[Opening Records supplied section]
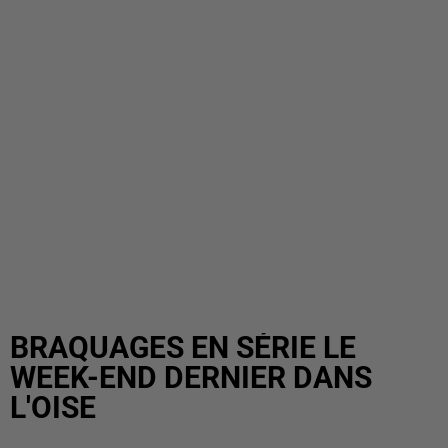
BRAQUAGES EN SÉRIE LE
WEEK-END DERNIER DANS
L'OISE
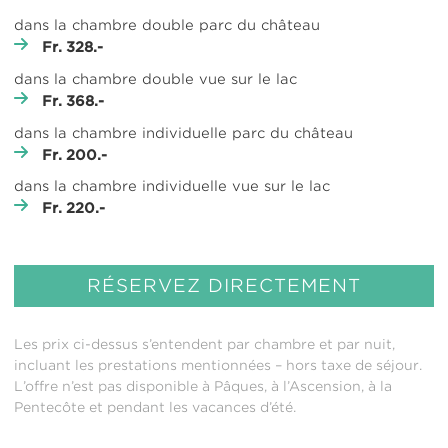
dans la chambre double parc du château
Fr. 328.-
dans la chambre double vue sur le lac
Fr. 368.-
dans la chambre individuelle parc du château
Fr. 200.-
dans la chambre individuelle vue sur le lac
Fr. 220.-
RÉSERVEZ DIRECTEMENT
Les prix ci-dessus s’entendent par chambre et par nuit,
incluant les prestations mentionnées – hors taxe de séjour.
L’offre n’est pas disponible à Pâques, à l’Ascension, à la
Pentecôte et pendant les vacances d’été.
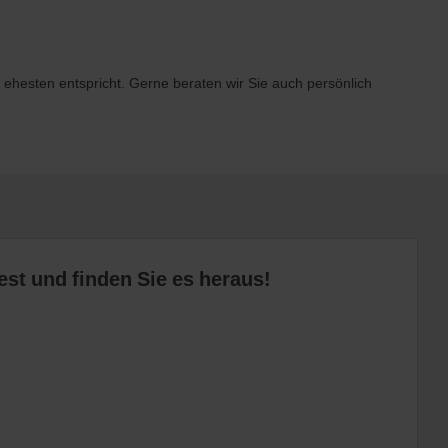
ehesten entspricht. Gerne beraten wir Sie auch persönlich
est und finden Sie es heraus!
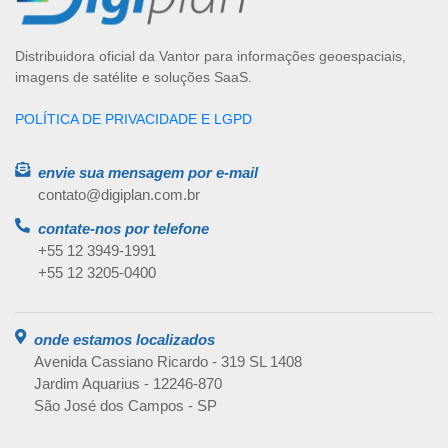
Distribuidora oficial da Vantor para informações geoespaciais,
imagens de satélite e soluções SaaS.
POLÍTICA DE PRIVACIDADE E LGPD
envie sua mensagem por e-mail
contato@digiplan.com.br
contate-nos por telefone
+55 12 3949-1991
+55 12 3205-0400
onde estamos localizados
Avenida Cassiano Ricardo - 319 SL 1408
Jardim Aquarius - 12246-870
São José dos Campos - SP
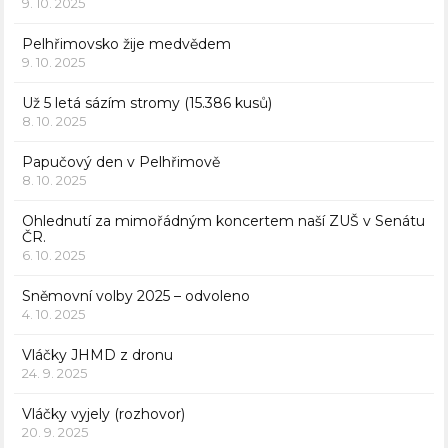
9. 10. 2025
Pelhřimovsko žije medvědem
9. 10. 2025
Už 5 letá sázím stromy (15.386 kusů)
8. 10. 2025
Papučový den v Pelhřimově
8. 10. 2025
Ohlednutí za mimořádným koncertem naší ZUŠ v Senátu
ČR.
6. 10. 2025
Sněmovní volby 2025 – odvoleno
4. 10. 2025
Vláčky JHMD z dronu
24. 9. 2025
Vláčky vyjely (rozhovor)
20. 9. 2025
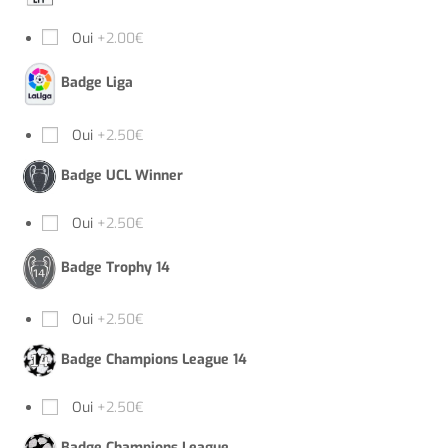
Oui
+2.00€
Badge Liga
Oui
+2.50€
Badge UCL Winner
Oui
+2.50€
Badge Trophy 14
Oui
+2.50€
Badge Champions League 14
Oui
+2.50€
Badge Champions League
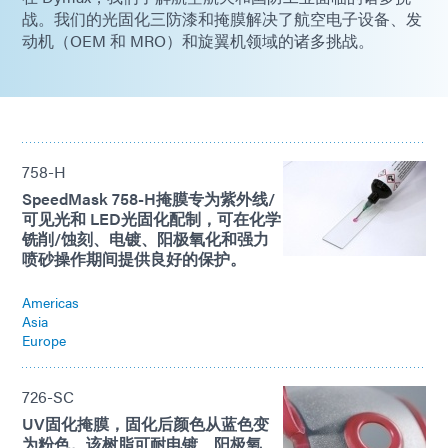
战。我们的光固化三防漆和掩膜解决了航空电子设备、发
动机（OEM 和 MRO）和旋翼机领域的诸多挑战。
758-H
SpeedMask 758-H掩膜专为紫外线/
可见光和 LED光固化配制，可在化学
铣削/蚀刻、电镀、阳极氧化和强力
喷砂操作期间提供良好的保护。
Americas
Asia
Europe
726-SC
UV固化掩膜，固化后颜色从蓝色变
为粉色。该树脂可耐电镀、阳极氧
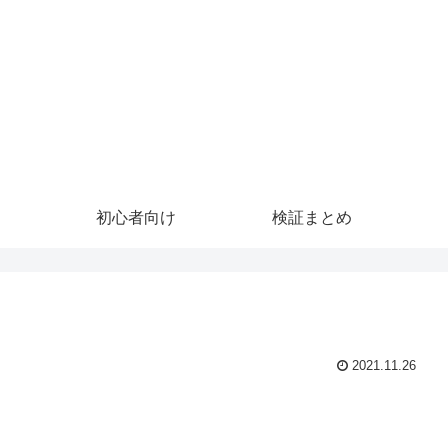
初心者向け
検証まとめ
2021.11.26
[Closing Records supplied section]
What the task asks:
Exactly how many lines in the records above hold the string "League"? Reply with that number only.

Output:
2